The call to @hal.fence.await succeeds with rets->i0 = 0. The following vm.cond_br are actually not seeing %i0 being 0; rather it's reading the previous %i0 definition?

antiagainst commented 1 year ago

Here is the full vm-dispatch.log with -DCMAKE_C_FLAGS=-DIREE_VM_EXECUTION_TRACING_FORCE_ENABLE=1.

benvanik commented 1 year ago

hmm, this may be a bug, though I'm not quite sure how at first glance. spoooky.

[module.forward+00020348]    %i0 = vm.call.varadic @hal.fence.await(%i45(4294967295), %r1(!hal.fence/0x0x561f11703920))
[module.forward+0002035E]    vm.cond_br %i0(0), ^000203A0(), ^0002036E()
[module.forward+000203A1]    vm.fail %i0(0), "failed to wait on timepoint"

The VM definitely knows that it was a zero result as %i0(0) is printed in both and that is just reflecting the same value used to execute the condition op.

You could try printing out the address of regs->i32[condition_reg] here: https://github.com/openxla/iree/blob/main/runtime/src/iree/vm/bytecode/disassembler.c#L1563 and regs_i32[OP_I16(0)] here (first line, before anything else): https://github.com/openxla/iree/blob/main/runtime/src/iree/vm/bytecode/dispatch.c#L1593

If they differ then I have a suspect, if they're the same then that's terrifying.

antiagainst commented 1 year ago

Yes they are different:

[dis]  regs->i32[condition_reg] addr=0x557eaf28ea70
[module.forward+0002035E]    vm.cond_br %i0(0), ^000203A0(), ^0002036E()
[vm]  condition (regs_i32[OP_I16(0)]) addr: 0x7ffc8345ff38
[vm]  current condition: 30720
[vm]  true pc: 132000
[vm]  false pc: 131950
dan-garvey commented 1 year ago

@benvanik you said you have a suspect in this case?

benvanik commented 1 year ago

The 0x7ffc8345ff38 address is sketchy - that's unlike all the other addresses - I'm guessing that's a pointer into the stack or some executable page, as all other heap pointers in that dump are 0x5.... - would be worth verifying it's printing the address of the register and not of the local regs_i32 variable or something.

[module.forward+00020348]    %i0 = vm.call.varadic @hal.fence.await(%i45(4294967295), %r1(!hal.fence/0x0x561f11703920))
[module.forward+0002035E]    vm.cond_br %i0(0), ^000203A0(), ^0002036E()
[module.forward+000203A1]    vm.fail %i0(0), "failed to wait on timepoint"
EXEC @forward
<vm>:0: OK; failed to wait on timepoint; 

This indicates that the VM sees the call return 0 and stores that in i0 and that it knows it's zero all the way down - that <vm>:0: OK is because the vm.fail gets the 0 (IREE_STATUS_OK) and is able to dump that out.

So something is causing just one read of int32_t condition = VM_DecOperandRegI32("condition"); to be non-zero, even though all subsequent reads (the disassembly, the vm.fail, etc) all see 0. I can't immediately explain that without it being something like memory corruption.
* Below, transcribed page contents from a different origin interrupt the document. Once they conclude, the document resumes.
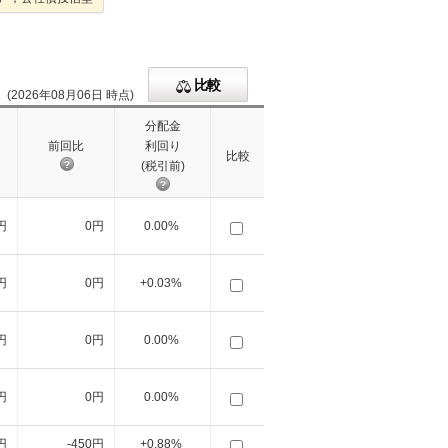
比較
(2026年08月06日 時点)
分配金
前回比
利回り
比較
(税引前)
円
0円
0.00%
円
0円
+0.03%
円
0円
0.00%
円
0円
0.00%
円
-450円
+0.88%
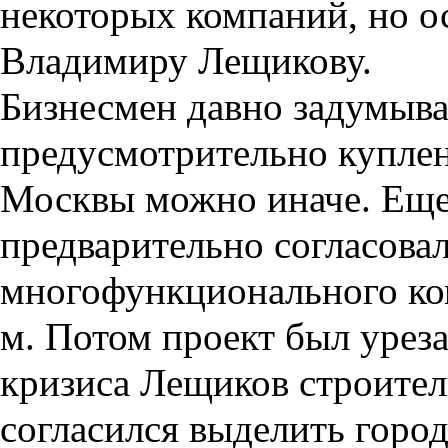
некоторых компаний, но о
Владимиру Лещикову.
Бизнесмен давно задумывае
предусмотрительно куплен
Москвы можно иначе. Еще 
предварительно согласовал
многофункционального ко
м. Потом проект был урезан
кризиса Лещиков строитель
согласился выделить горо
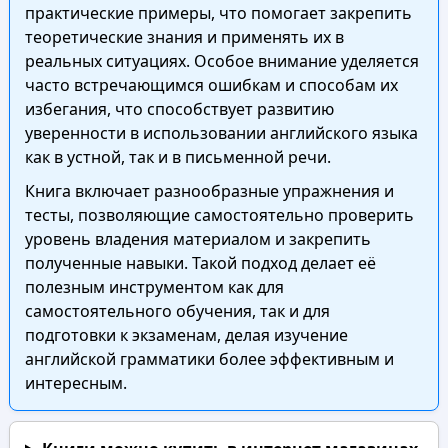
практические примеры, что помогает закрепить
теоретические знания и применять их в
реальных ситуациях. Особое внимание уделяется
часто встречающимся ошибкам и способам их
избегания, что способствует развитию
уверенности в использовании английского языка
как в устной, так и в письменной речи.
Книга включает разнообразные упражнения и
тесты, позволяющие самостоятельно проверить
уровень владения материалом и закрепить
полученные навыки. Такой подход делает её
полезным инструментом как для
самостоятельного обучения, так и для
подготовки к экзаменам, делая изучение
английской грамматики более эффективным и
интересным.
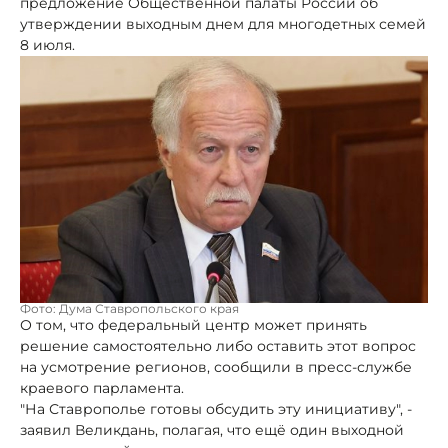
предложение Общественной палаты России об
утверждении выходным днем для многодетных семей
8 июля.
Фото: Дума Ставропольского края
О том, что федеральный центр может принять
решение самостоятельно либо оставить этот вопрос
на усмотрение регионов, сообщили в пресс-службе
краевого парламента.
"На Ставрополье готовы обсудить эту инициативу", -
заявил Великдань, полагая, что ещё один выходной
Running with ASAN may show something.

yzhang93 commented 1 year ago

With the latest python package (iree-compiler 20230328.472), I'm now getting this new error on Unet.
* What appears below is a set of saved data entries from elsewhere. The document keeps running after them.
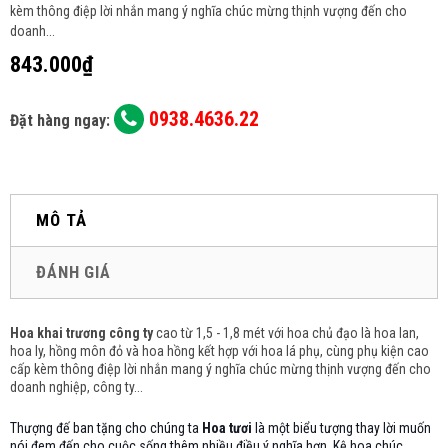
kèm thông điệp lời nhắn mang ý nghĩa chúc mừng thịnh vượng đến cho
doanh...
843.000₫
0938.4636.22
Đặt hàng ngay:
MÔ TẢ
ĐÁNH GIÁ
Hoa khai trương công ty
cao từ 1,5 - 1,8 mét với hoa chủ đạo là hoa lan,
hoa ly, hồng môn đỏ và hoa hồng
kết hợp với hoa lá phụ, cùng phụ kiện cao
cấp kèm thông điệp lời nhắn mang ý nghĩa chúc mừng thịnh vượng đến cho
doanh nghiệp, công ty...
Thượng đế ban tặng cho chúng ta
Hoa tươi
là một biểu tượng thay lời muốn
nói đem đến cho cuộc sống thêm nhiều điều ý nghĩa hơn. Kệ hoa chúc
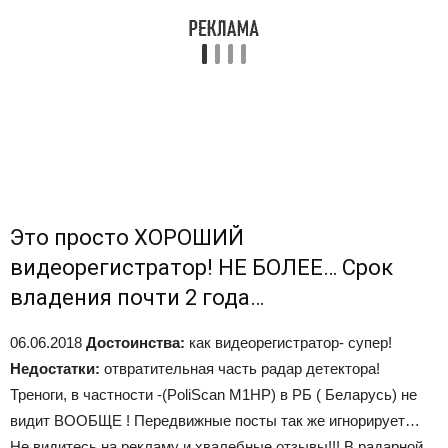
Это просто ХОРОШИЙ
видеорегистратор! НЕ БОЛЕЕ… Срок
владения почти 2 года…
06.06.2018
Достоинства:
как видеорегистратор- супер!
Недостатки:
отвратительная часть радар детектора!
Треноги, в частности -(PoliScan M1HP) в РБ ( Беларусь) не
видит ВООБЩЕ ! Передвижные посты так же игнорирует…
Не видитесь на рекламу и хвалебные отзывы!!! В радарной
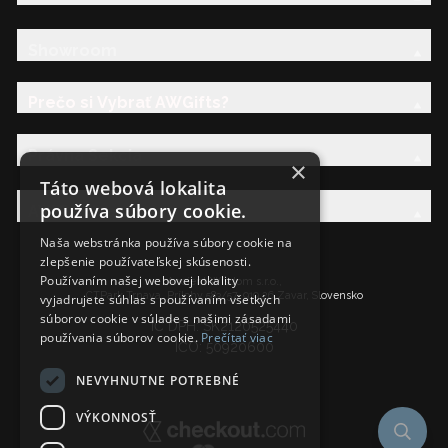
Showroom
Prečo si Vybrať AWGifts?
Právna Sekcia
×
Táto webová lokalita
používa súbory cookie.
AW Rodina
Naša webstránka používa súbory cookie na
zlepšenie používateľskej skúsenosti.
Používaním našej webovej lokality
Ancient Wisdom s.r.o.,
CTPark Trnava, Prílohy 583/57, 919 26 Zavar, Slovensko
vyjadrujete súhlas s používaním všetkých
súborov cookie v súlade s našimi zásadami
IČ DPH: SK2120525440
používania súborov cookie.
Prečítať viac
IČO: 50920600
NEVYHNUTNE POTREBNÉ
VÝKONNOSŤ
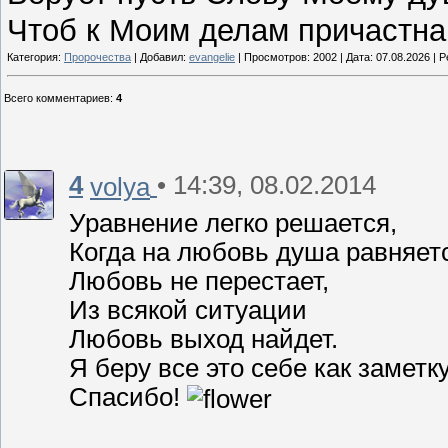
Чтоб к Моим делам причастна
Категория:
Пророчества
| Добавил:
evangelie
| Просмотров: 2002 | Дата:
07.08.2026
| Р
Всего комментариев
:
4
4
• 14:39, 08.02.2014
volya
Уравнение легко решается,
Когда на любовь душа равняет
Любовь не перестает,
Из всякой ситуации
Любовь выход найдет.
Я беру все это себе как заметк
Спасибо!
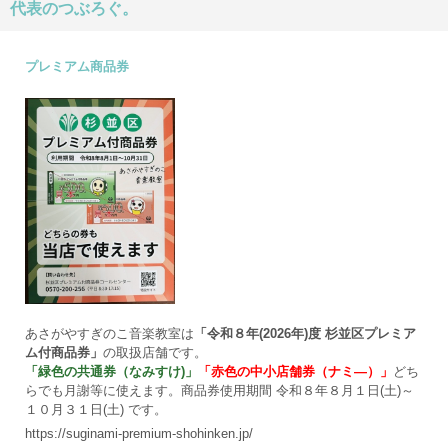
代表のつぶろぐ。
プレミアム商品券
あさがやすぎのこ音楽教室は
「令和８年(2026年)度 杉並区プレミア
ム付商品券」
の取扱店舗です。
「緑色の共通券（なみすけ)」
「赤色の中小店舗券（ナミ―）」
どち
らでも月謝等に使えます。商品券使用期間 令和８年８月１日(土)～
１０月３１日(土) です。
https://suginami-premium-shohinken.jp/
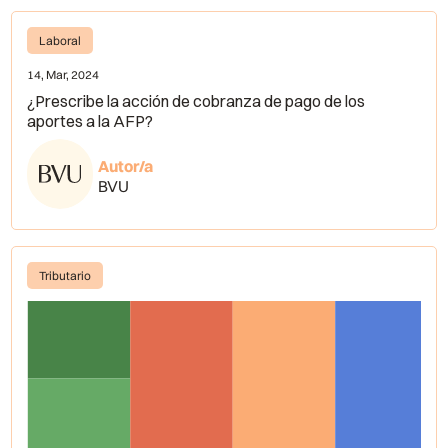
Laboral
14, Mar, 2024
¿Prescribe la acción de cobranza de pago de los
aportes a la AFP?
Autor/a
BVU
Tributario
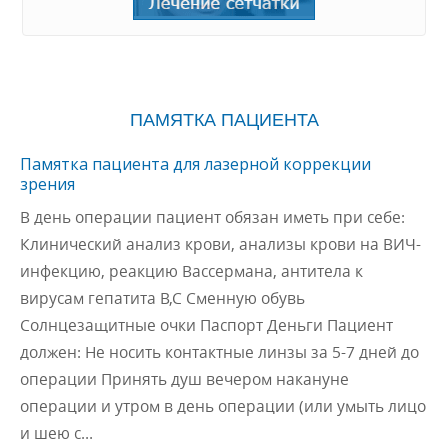
ПАМЯТКА ПАЦИЕНТА
Памятка пациента для лазерной коррекции
зрения
В день операции пациент обязан иметь при себе:
Клинический анализ крови, анализы крови на ВИЧ-
инфекцию, реакцию Вассермана, антитела к
вирусам гепатита В,С Сменную обувь
Солнцезащитные очки Паспорт Деньги Пациент
должен: Не носить контактные линзы за 5-7 дней до
операции Принять душ вечером накануне
операции и утром в день операции (или умыть лицо
и шею с…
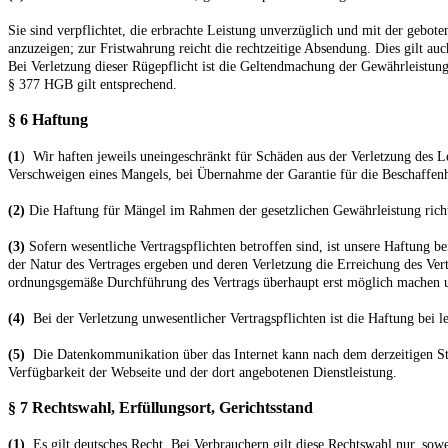
Sie sind verpflichtet, die erbrachte Leistung unverzüglich und mit der gebo
anzuzeigen; zur Fristwahrung reicht die rechtzeitige Absendung. Dies gilt auc
Bei Verletzung dieser Rügepflicht ist die Geltendmachung der Gewährleistun
§ 377 HGB gilt entsprechend.
§ 6 Haftung
(1
) Wir haften jeweils uneingeschränkt für Schäden aus der Verletzung des Le
Verschweigen eines Mangels, bei Übernahme der Garantie für die Beschaffenhe
(2)
Die Haftung für Mängel im Rahmen der gesetzlichen Gewährleistung richt
(3)
Sofern wesentliche Vertragspflichten betroffen sind, ist unsere Haftung be
der Natur des Vertrages ergeben und deren Verletzung die Erreichung des Ver
ordnungsgemäße Durchführung des Vertrags überhaupt erst möglich machen un
(4)
Bei der Verletzung unwesentlicher Vertragspflichten ist die Haftung bei le
(5)
Die Datenkommunikation über das Internet kann nach dem derzeitigen Stan
Verfügbarkeit der Webseite und der dort angebotenen Dienstleistung.
§ 7 Rechtswahl, Erfüllungsort, Gerichtsstand
(1)
Es gilt deutsches Recht. Bei Verbrauchern gilt diese Rechtswahl nur, so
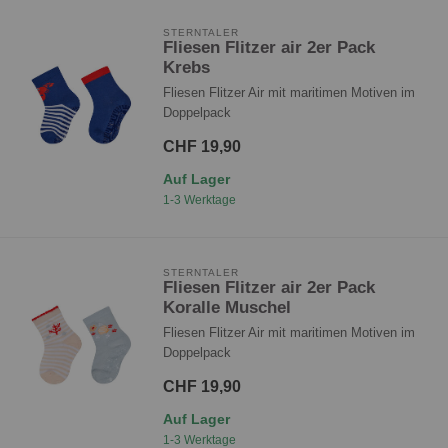
STERNTALER
Fliesen Flitzer air 2er Pack
Krebs
Fliesen Flitzer Air mit maritimen Motiven im
Doppelpack
CHF 19,90
Auf Lager
1-3 Werktage
STERNTALER
Fliesen Flitzer air 2er Pack
Koralle Muschel
Fliesen Flitzer Air mit maritimen Motiven im
Doppelpack
CHF 19,90
Auf Lager
1-3 Werktage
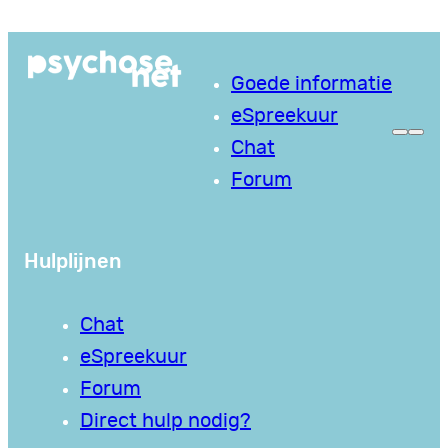
Ga
naar
Goede informatie
de
eSpreekuur
inhoud
Chat
Forum
Hulplijnen
Chat
eSpreekuur
Forum
Direct hulp nodig?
ValueError: Error invoking function: main_checkout/runtime/src/iree/vm/ref.h:181: INVALID_ARGUMENT; ref is null; while invoking native function hal.buffer.assert; while calling import; 
[ 1]   native hal.buffer.assert:0 -
[ 0] bytecode module.forward:8994 [unknown]
Aborted (core dumped)

Not sure if it's related to the old error, but showing as different message.
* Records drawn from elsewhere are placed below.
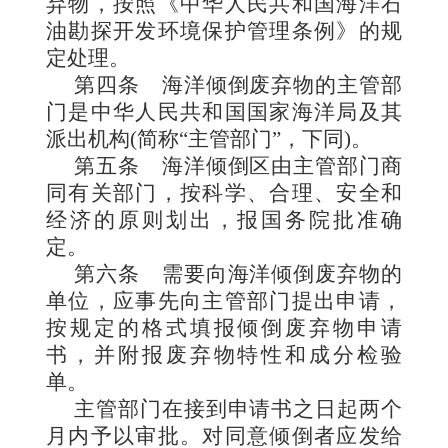
弃物，按照《中华人民共和国海洋石
油勘探开发环境保护管理条例》的规
定处理。
第四条
海洋倾
倒废弃物的主管部
门是中华人民共和国国家海洋局及其
派出机构(简称“主管部门”，下同)。
第五条
海洋倾倒区由主管部门商
同有关部门，按科学、合理、安全和
经济的原则划出，报国务院批准确
定。
第六条
需要向海洋倾倒废弃物的
单位，应事先向主管部门提出申请，
按规定的格
式填报倾倒废弃物申请
书，并附报废弃物特性和成分检验
单。
主管部门在接到申请书之日起两个
月内予以审批。对同意倾倒者应发给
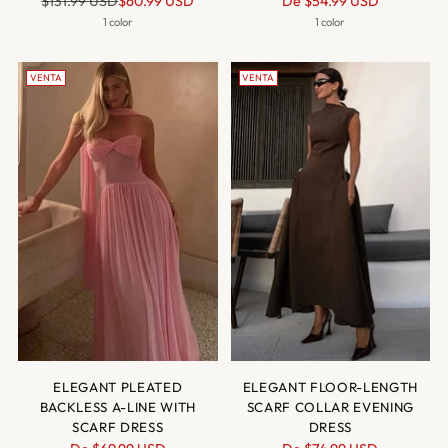
$131.99 USD
$60.99 USD
De
$54.99 USD
normal
normal
1 color
1 color
VENTA
VENTA
ELEGANT PLEATED
ELEGANT FLOOR-LENGTH
BACKLESS A-LINE WITH
SCARF COLLAR EVENING
SCARF DRESS
DRESS
Precio
Precio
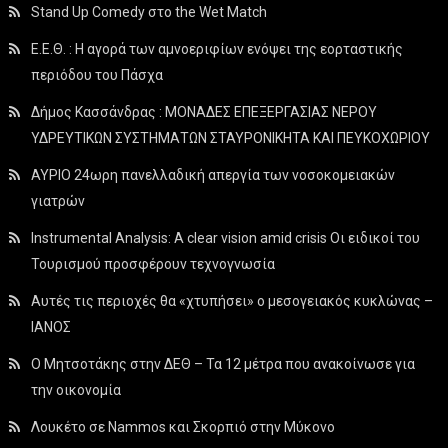
Stand Up Comedy στο the Wet Match
Ε.Ε.Θ. : Η αγορά των αμνοεριφίων ενόψει της εορταστικής
περιόδου του Πάσχα
Δήμος Κασσάνδρας : ΜΟΝΑΔΕΣ ΕΠΕΞΕΡΓΑΣΙΑΣ ΝΕΡΟΥ
ΥΔΡΕΥΤΙΚΩΝ ΣΥΣΤΗΜΑΤΩΝ ΣΤΑΥΡΟΝΙΚΗΤΑ ΚΑΙ ΠΕΥΚΟΧΩΡΙΟΥ
ΑΥΡΙΟ 24ωρη πανελλαδική απεργία των νοσοκομειακών
γιατρών
Instrumental Analysis: A clear vision amid crisis Οι ειδικοί του
Τουρισμού προσφέρουν τεχνογνωσία
Αυτές τις περιοχές θα «χτυπήσει» ο μεσογειακός κυκλώνας –
ΙΑΝΟΣ
Ο Μητσοτάκης στην ΔΕΘ – Τα 12 μέτρα που ανακοίνωσε για
την οικονομία
Λουκέτο σε Nammos και Σκορπιό στην Μύκονο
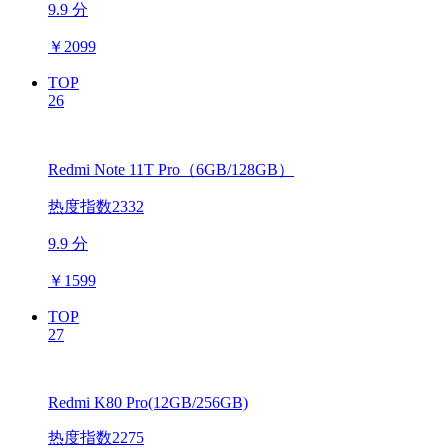
9.9 分
￥
2099
TOP
26
Redmi Note 11T Pro（6GB/128GB）
热度指数2332
9.9 分
￥
1599
TOP
27
Redmi K80 Pro(12GB/256GB)
热度指数2275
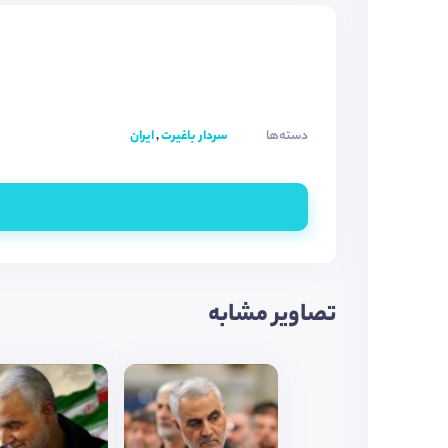
دسته‌ها
سردار باغیرت
,
ایران
تصاویر مشابه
antiagainst commented 1 year ago

@benvanik: ASAN just shows a bunch of allocation leaks; not showing what the issue behind this. With more debugging, I have more findings:

We record regs.i32 and regs.ref using local variables here:

https://github.com/openxla/iree/blob/0635b096ce714bdd94d829a4909db4e1cba42b6d/runtime/src/iree/vm/bytecode/dispatch.c#L679-L682

Then later we can actually modify regs when doing call or call.variadic:

https://github.com/openxla/iree/blob/0635b096ce714bdd94d829a4909db4e1cba42b6d/runtime/src/iree/vm/bytecode/dispatch.c#L1671-L1674

So regs can change but the local variable regs_i32 / regs_ref still points to the old value. So that causes inconsistency with regs.i32/regs.ref. (Though it looks like to me that this kinda inconsistency is expected? As we have explicit regs_i32/regs_ref management in call and return.

The reason of why disassembler is good is that we always pass regs directly to dissembler so it's getting the updated value:

https://github.com/openxla/iree/blob/0635b096ce714bdd94d829a4909db4e1cba42b6d/runtime/src/iree/vm/bytecode/dispatch_util.h#L109-L113

@benvanik: Any more thoughts?

antiagainst commented 1 year ago

Updating regs_32 and regs_ref to regs.i32 and regs.ref at the end of call.variadic makes the timepoint waiting error going away; but I'm seeing NaN in the result. So I'm not sure this is the proper fix..

benvanik commented 1 year ago

interesttinggggggg that's probably it - prior to some relatively recent changes (9 months ago... ouch) imports could never manipulate the stack - now they can, which can invalidate those pointers. I'll send a change in a second.

Sucks that it didn't fix the actual issue, though.

benvanik commented 1 year ago

Confirmed that was the case and have #12809 to fix it. Thanks so much @antiagainst for triaging that!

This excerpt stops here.